New Brunswick

Economic growth slow in face of trade uncertainty, aging population

Finance Minister Ernie Steeves says the province's aging population will strain services, which will inhibit New Brunswick's economic growth.

Economy is expected to expand by only 0.6 per cent in 2019

Finance Minister Ernie Steeves said weaker growth from domestic and international trade partners will contribute to slower economic growth for New Brunswick in 2019. (Maria Jose Burgos/CBC)

The New Brunswick economy is expected to expand by only 0.6 per cent in 2019, as growth forecasters lower their expectations nationally and internationally.

Growth in New Brunswick's aquaculture, forestry and energy sectors is expected to be hampered by labour shortages, the softwood lumber dispute and repairs to the Saint John oil refinery after the explosion last October.

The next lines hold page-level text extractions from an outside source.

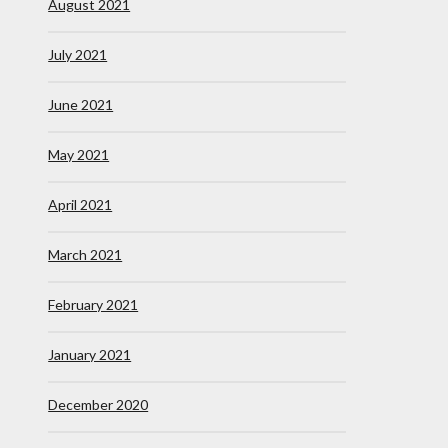
August 2021
July 2021
June 2021
May 2021
April 2021
March 2021
February 2021
January 2021
December 2020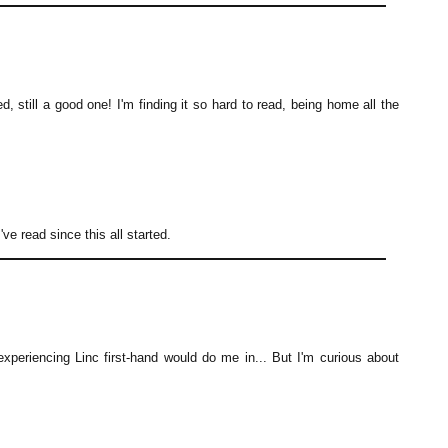
, still a good one! I'm finding it so hard to read, being home all the
e read since this all started.
y experiencing Linc first-hand would do me in... But I'm curious about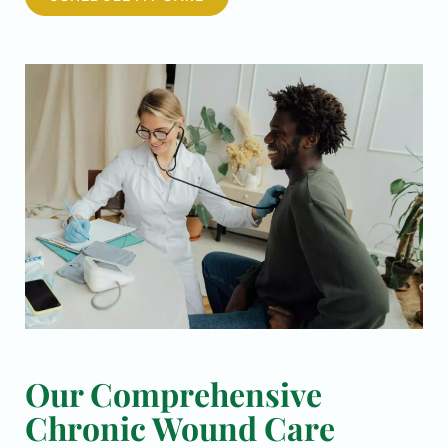
Our Comprehensive
Chronic Wound Care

On the employment front, no growth is forecast. 

The economic outlook released by the province said the aging population will also hinder economic growth in 2019 as the youngest baby boomers hit 55. New Brunswick has one of the highest proportions in Canada of people in the 55-plus age group, at 36.8 per cent.

In his budget speech, Finance Minister Ernie Steeves said the province cannot rely on additional tax increases to solve the strain this demographic shift will put on services.

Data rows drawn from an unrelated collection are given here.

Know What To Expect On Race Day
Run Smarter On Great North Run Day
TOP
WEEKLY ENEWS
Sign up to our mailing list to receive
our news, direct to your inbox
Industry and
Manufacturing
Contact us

"Our demographics will challenge economic and revenue growth potential and increase demand for services such as health care," Steeves said.

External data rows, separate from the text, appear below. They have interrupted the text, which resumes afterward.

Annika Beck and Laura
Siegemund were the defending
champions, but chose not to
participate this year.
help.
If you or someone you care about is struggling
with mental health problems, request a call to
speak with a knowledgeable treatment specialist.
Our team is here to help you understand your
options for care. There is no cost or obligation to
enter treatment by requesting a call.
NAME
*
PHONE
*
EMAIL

Trade uncertainty and weaker growth from New Brunswick's international and domestic trading partners also mean any future economic growth will be slow, he said.

Despite the signing of CUSMA, the new trade agreement with the U.S. and Mexico, investment and exports will likely be limited until each country ratifies and implements the deal.

For 2018, the Department of Finance has estimated real economic growth of 0.9 per cent.

Manufacturing sales, housing starts and trade showed gains at the beginning of the year, but a slowdown was observed by the fourth quarter. However, income, investment in non-residential building construction and population showed stronger than expected growth.

Employment grew by 0.3 per cent in 2018, the second consecutive year growth has been registered. No employment growth is expected for 2019, but Treasury Board anticipates household income growth of two per cent.

Steeves said as the government continues to work toward reducing the net debt and limiting spending, it is committed to boosting the economy over time by lowering taxes.